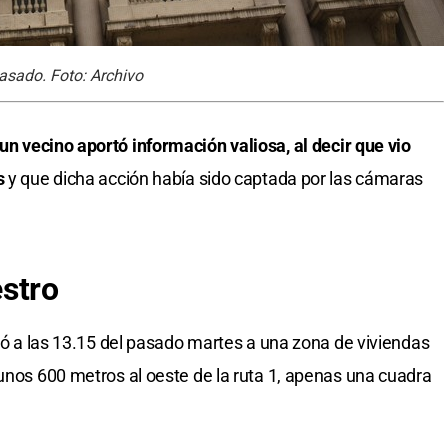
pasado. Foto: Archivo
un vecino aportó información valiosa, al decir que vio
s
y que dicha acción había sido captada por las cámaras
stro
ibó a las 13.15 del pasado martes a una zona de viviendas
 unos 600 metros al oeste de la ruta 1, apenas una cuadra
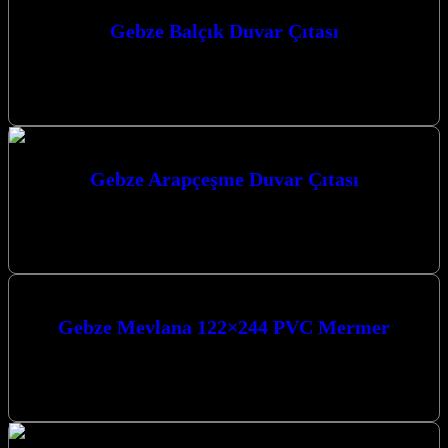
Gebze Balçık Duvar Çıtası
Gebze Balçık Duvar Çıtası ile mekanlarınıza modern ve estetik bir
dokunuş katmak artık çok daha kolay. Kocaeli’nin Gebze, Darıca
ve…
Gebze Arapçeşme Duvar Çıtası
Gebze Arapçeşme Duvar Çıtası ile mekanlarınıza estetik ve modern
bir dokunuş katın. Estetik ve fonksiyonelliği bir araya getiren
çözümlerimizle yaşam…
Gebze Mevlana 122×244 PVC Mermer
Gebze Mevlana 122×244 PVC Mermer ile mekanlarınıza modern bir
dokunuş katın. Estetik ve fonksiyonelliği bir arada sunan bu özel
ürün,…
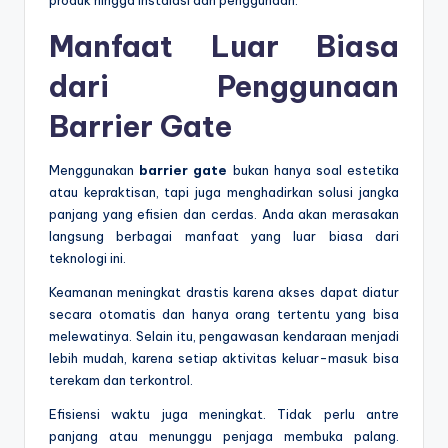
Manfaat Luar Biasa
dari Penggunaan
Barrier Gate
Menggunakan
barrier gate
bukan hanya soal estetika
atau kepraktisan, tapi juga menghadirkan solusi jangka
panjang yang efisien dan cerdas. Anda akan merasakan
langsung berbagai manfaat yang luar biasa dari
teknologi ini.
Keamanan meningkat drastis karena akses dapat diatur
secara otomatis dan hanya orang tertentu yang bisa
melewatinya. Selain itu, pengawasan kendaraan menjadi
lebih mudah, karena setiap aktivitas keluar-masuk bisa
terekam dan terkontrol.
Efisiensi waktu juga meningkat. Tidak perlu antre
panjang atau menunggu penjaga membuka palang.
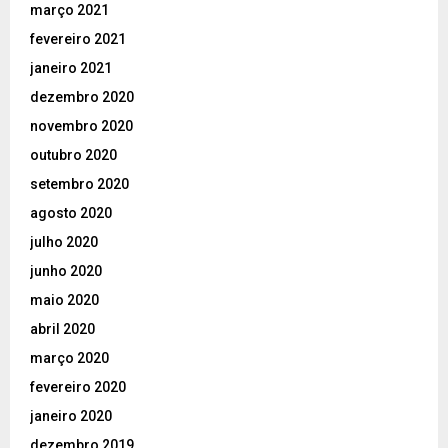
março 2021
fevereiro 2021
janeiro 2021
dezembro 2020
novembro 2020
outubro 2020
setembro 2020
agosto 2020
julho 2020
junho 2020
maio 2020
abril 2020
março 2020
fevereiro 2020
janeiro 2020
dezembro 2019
══════════════════════════════
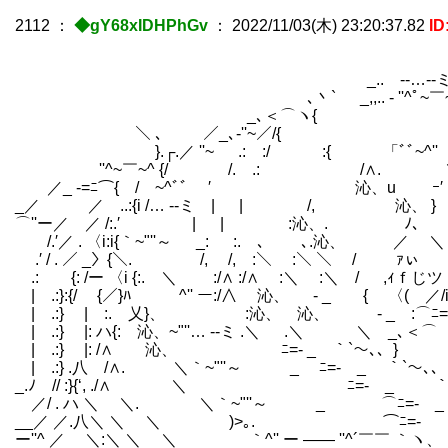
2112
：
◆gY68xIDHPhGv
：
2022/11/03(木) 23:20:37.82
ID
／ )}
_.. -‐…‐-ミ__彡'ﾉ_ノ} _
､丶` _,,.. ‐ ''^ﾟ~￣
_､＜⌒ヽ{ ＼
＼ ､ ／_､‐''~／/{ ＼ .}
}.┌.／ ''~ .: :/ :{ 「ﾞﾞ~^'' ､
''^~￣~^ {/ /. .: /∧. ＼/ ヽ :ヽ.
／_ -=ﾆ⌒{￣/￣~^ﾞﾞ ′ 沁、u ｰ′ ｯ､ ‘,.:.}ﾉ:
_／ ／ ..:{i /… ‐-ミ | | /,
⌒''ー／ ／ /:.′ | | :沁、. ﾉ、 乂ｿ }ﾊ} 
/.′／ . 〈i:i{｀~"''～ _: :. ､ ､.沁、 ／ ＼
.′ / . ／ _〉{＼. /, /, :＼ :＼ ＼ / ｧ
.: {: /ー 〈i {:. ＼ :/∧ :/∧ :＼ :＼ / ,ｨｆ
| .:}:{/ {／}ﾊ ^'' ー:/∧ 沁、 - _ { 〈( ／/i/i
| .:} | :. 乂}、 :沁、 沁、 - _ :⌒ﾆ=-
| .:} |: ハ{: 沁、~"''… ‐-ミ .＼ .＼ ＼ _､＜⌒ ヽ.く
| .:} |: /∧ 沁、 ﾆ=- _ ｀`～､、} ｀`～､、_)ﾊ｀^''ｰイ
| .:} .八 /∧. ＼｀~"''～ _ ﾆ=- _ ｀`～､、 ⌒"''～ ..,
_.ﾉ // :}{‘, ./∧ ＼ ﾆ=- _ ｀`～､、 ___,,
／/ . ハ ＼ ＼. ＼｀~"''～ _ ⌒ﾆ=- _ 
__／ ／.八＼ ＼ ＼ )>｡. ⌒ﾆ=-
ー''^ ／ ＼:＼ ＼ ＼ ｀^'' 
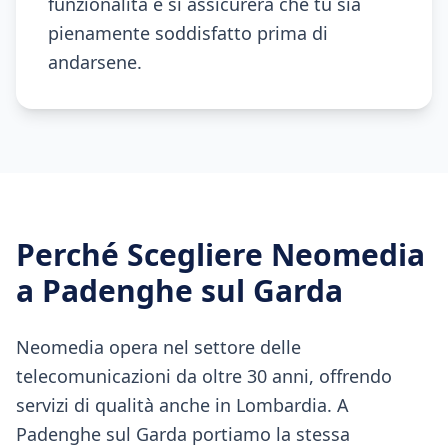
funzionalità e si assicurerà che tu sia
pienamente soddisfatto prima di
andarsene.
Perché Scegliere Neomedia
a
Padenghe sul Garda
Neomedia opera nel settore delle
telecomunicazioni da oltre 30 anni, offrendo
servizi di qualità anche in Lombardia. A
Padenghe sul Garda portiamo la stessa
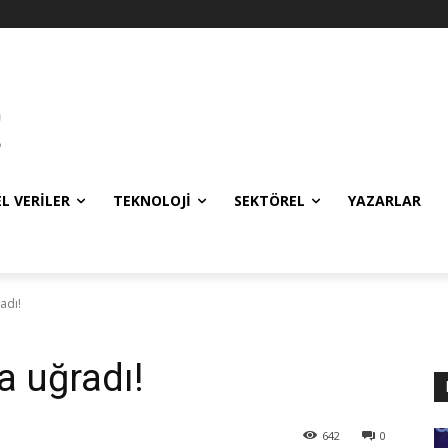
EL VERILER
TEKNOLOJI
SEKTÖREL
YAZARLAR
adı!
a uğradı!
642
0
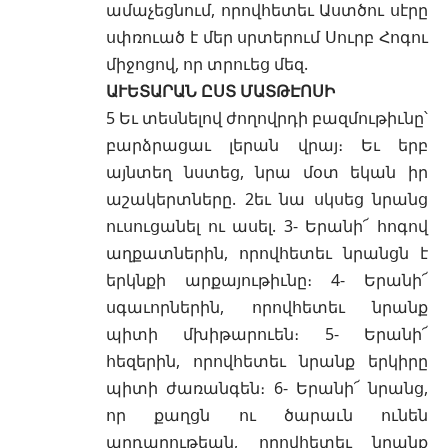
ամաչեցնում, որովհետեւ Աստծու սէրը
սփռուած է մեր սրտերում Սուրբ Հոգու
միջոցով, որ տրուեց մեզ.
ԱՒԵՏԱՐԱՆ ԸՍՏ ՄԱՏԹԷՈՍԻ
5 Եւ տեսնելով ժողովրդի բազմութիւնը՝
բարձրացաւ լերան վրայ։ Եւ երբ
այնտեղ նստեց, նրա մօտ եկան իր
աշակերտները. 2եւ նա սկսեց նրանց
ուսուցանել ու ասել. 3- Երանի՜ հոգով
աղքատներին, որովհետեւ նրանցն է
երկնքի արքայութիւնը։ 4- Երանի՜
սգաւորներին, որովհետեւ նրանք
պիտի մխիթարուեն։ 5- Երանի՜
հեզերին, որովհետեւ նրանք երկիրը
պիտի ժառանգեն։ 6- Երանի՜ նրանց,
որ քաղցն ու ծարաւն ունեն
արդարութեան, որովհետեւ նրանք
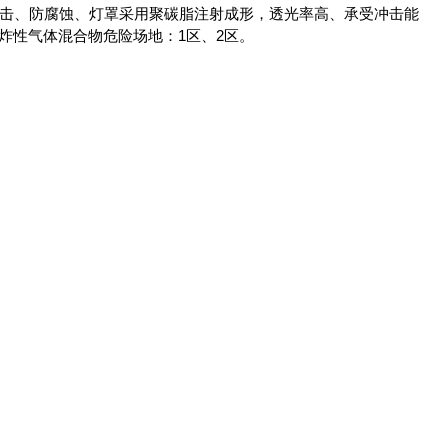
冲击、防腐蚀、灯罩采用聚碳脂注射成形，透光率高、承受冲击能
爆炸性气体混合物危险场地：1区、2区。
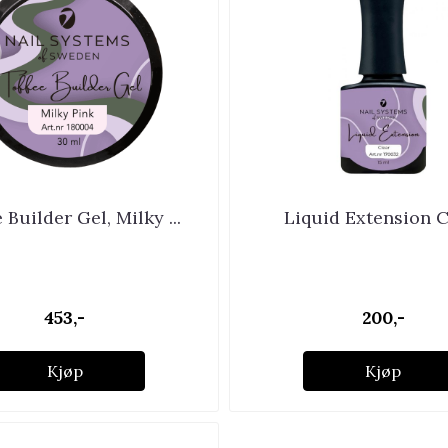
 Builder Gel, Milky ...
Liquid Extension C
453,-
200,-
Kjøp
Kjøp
══════════════════════════════
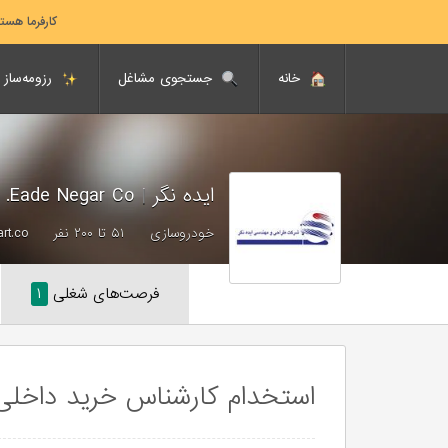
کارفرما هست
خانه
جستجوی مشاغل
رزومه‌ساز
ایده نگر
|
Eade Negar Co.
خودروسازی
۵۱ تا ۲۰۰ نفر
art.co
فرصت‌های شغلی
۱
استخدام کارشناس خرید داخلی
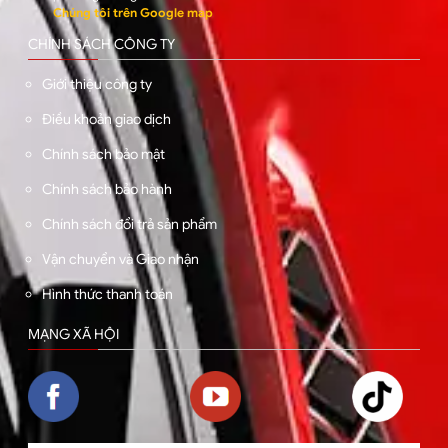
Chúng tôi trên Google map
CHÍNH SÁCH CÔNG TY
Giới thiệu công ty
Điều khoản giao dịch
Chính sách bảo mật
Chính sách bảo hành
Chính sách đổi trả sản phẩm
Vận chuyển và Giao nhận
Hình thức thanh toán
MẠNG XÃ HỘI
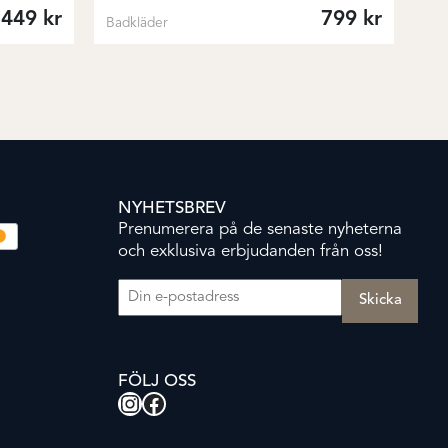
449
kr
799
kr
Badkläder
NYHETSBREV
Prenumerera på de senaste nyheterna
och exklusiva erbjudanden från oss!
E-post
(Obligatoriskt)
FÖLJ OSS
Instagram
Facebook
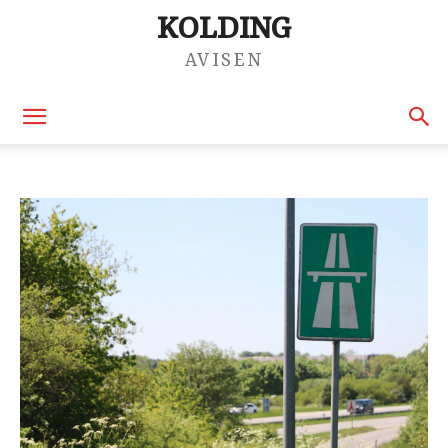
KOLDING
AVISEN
══════════════════════════════
# EXERCISE BRIEF
Each line of the entries where the string "Duvar" occurs should be shown.

# WRITTEN SOLUTION
Gebze Balçık Duvar Çıtası
Gebze Balçık Duvar Çıtası ile mekanlarınıza modern ve estetik bir
Gebze Arapçeşme Duvar Çıtası
Gebze Arapçeşme Duvar Çıtası ile mekanlarınıza estetik ve modern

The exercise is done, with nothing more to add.